Tasker for Android ($3.49)
Tesla Plugin for Tasker ($0.99 + $0.99 in app purchase to read current charge state)
AutoTools ($2.99 or ad supported) This is used to do time arithmatic. It could probably be replaced by doing the math manually, or using the `date` shell command.
In its current form, this is probably only useful to people who already have tasker and are familiar with creating tasks and profiles. *This is not polished, and is not a ready to go completed app.* One of the main reasons I'm posting this is to get other people's input, suggestions, and modifications.

This is made up of several parts that need to be imported into Tasker:

The predictive estimator task
The charging start task
The stop charging task
The predictive charging profile
The charging interruption profile
The predictive estimator is the main piece. It requires setting several variables.









`%maxrange` should be set to your cars estimated maximum range in miles. If you've experienced some range loss, then put in the lower value.
`%chargespeedmph` should be set to the your charge speed in miles per hour.
`%fillsoc` should be set to the car's charge limit.
`%endtime` should be set to the time you want the charge to complete in 24 hour notation, so 19:30 to complete at 7:30pm, for example.
The Tasker Plugin for Tesla has to be set for your car to `Get Charge State`. You might need to go into the other two tasks and setup the plugin, too.

The Predictive Charging Interrupter profile should be set to run 1 minute or so after whatever time the car is normally set to start charging. For example, my car is set to start charging at 9:30, because of the lower electric rates at night. I've set the profile to run at 9:31 to stop charging.

This is the general flow of how these things all work:

Manually run the Predictive Charging Estimator task
That will read the car's SoC
Estimate how long it will take to charge from the current SoC to the desired completion SoC.
Subtract that time from the desired completion time.
Set the estimated time into a global variable, `%PredictedChargeStart`
Enable the Predictive Charging Interrupter

The Predictive Charging Interrupter will stop the normal scheduled charging.
Predictive Charging will start at `%PredictedChargeStart`
The Predictive Charging Interrupter profile will be disabled, so that normal charging can occur tomorrow.

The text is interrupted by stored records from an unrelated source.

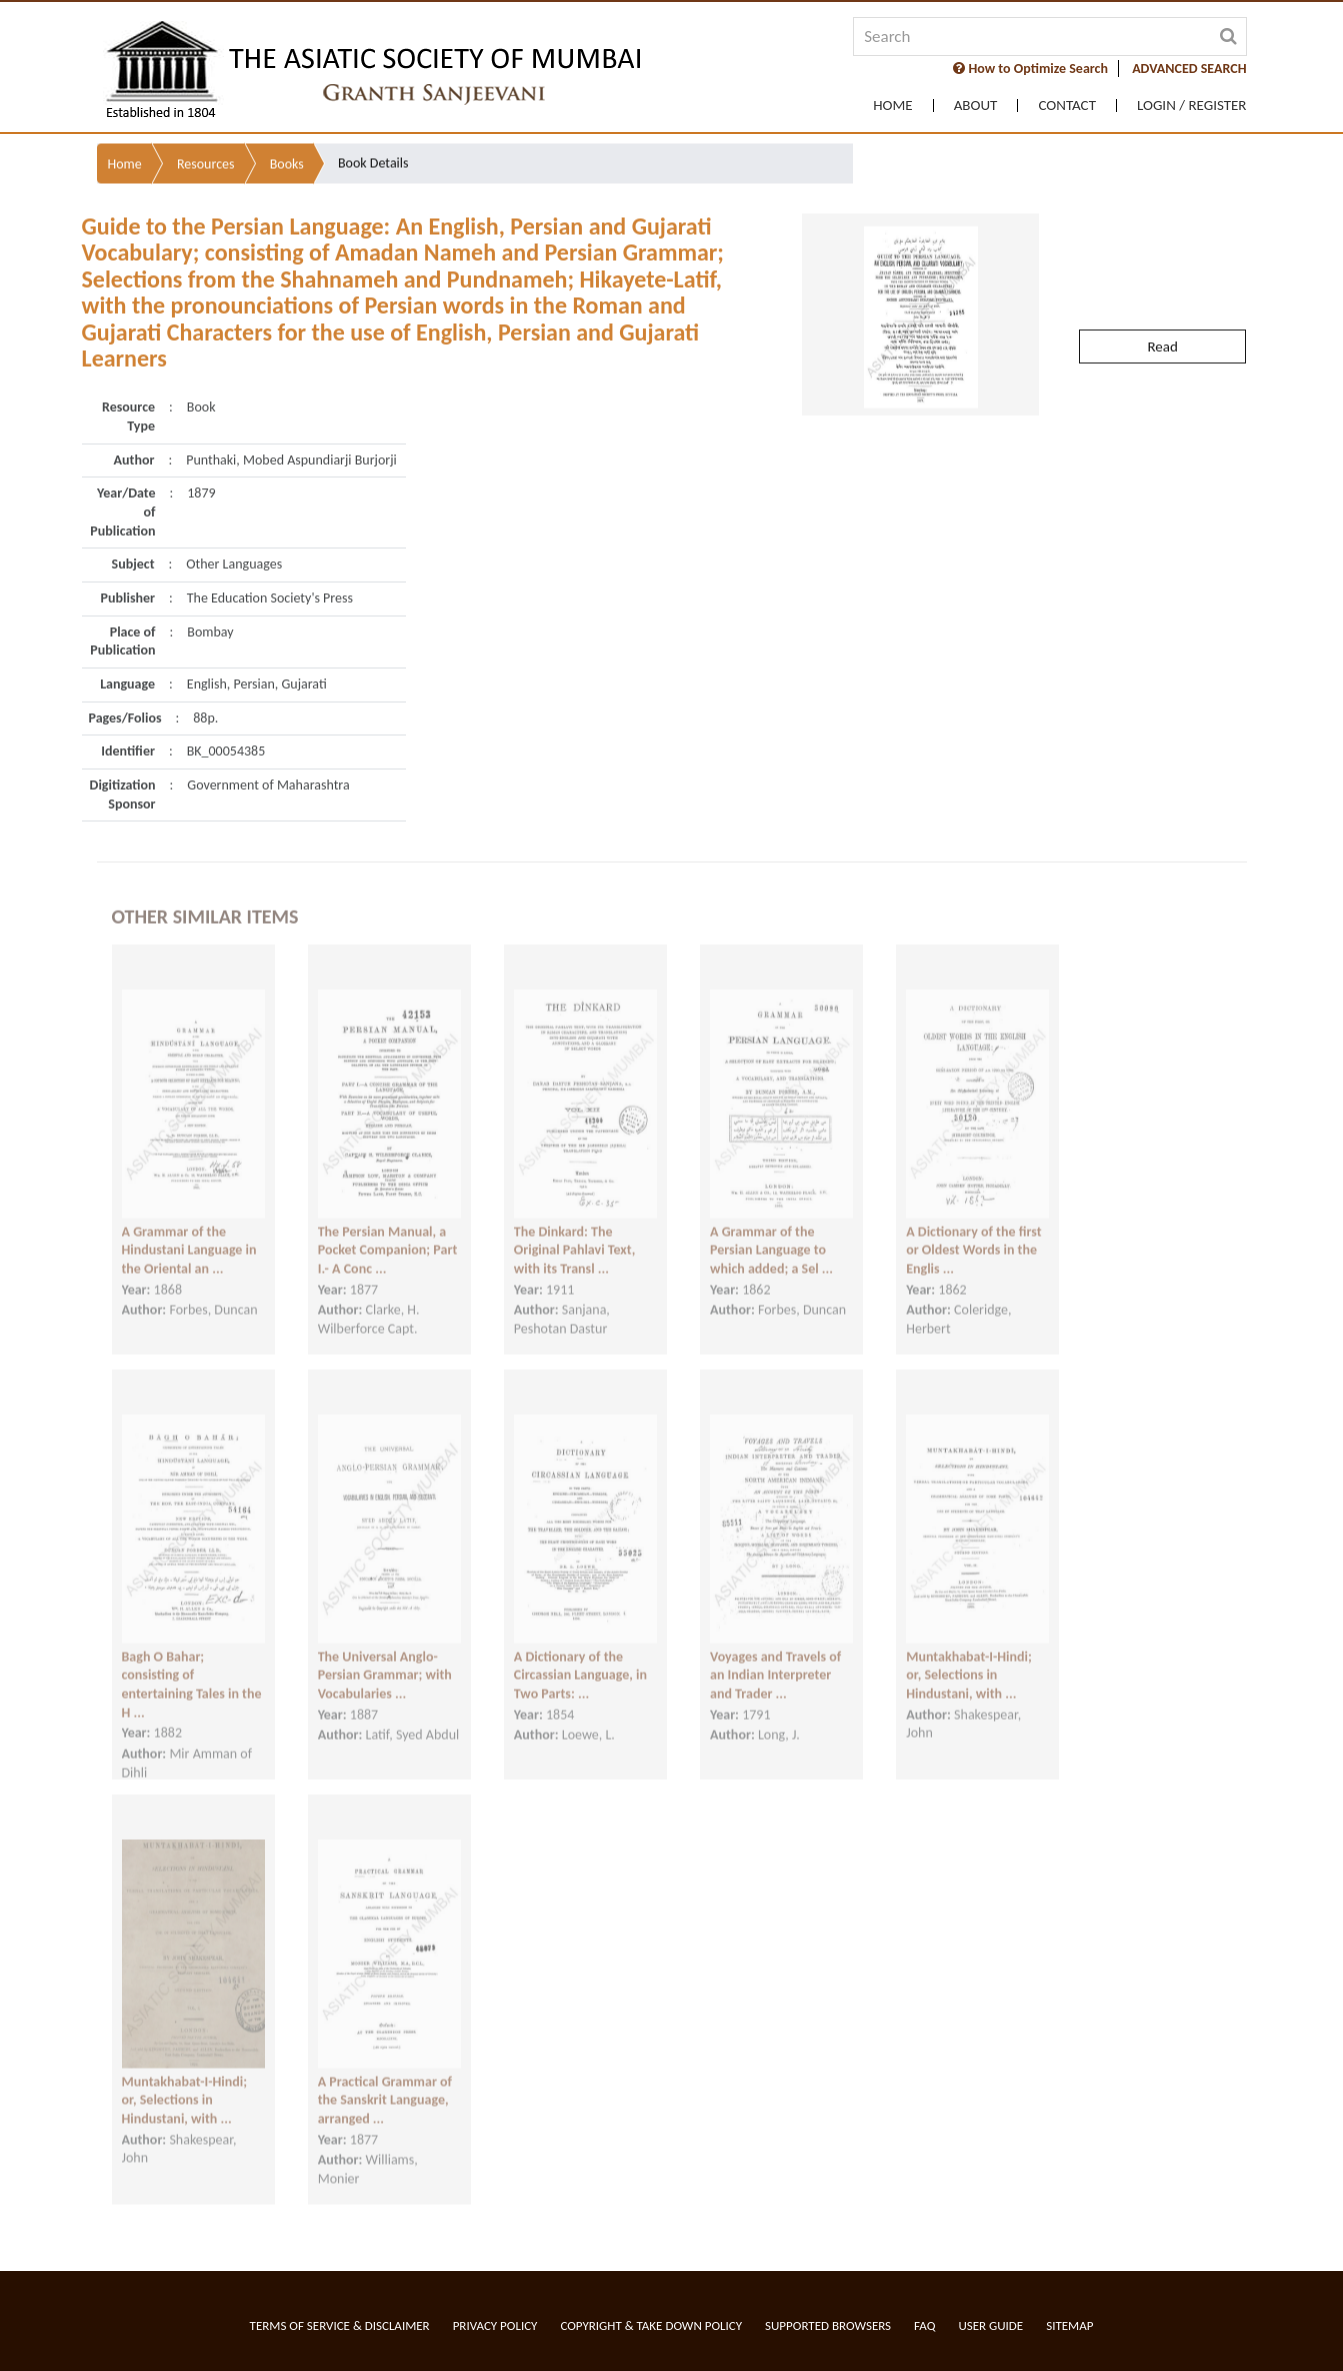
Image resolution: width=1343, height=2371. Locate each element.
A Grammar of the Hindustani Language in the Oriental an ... (189, 1232)
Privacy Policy (495, 2325)
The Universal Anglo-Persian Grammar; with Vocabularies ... (385, 1657)
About (976, 105)
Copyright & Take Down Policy (651, 2325)
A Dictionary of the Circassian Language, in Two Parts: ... (580, 1657)
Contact (1067, 105)
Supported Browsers (828, 2325)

So far this has worked for me at least once:









I set the charge to finish at 7:30 am, and it automatically started at 4:36 am. I could have just done the calculation by hand, and manually set the cars start time to 4:30, but it was more fun putting this together, and besides, I don't want to have to do that every night. It was off by 3 minutes, which isn't too bad.

So here are some problems I can think of, not ordered by seriousness, just how they came to me:

There is no error checking of any kind. The predicted start time might be before the normal scheduled charge time, so the charge gets interrupted, or it uses expensive electricity.
At the moment, this is not automated. That could be fixed with a profile to automatically run the predictive estimator task.
There is no checking to see if the car is connected to the charger.
If the predicted start time has already passed, then charging won't start until tomorrow.
$2.99 just to compute `7:30 - 5686 seconds`.
Doesn't do anything to take into account variable charge rates.
It uses the car's charge limit to stop the charging.
I'm sure lots of other things I haven't thought of yet.


----------



## Frully (Aug 30, 2018)

I think the technical term is: "Neat."

Well done!


----------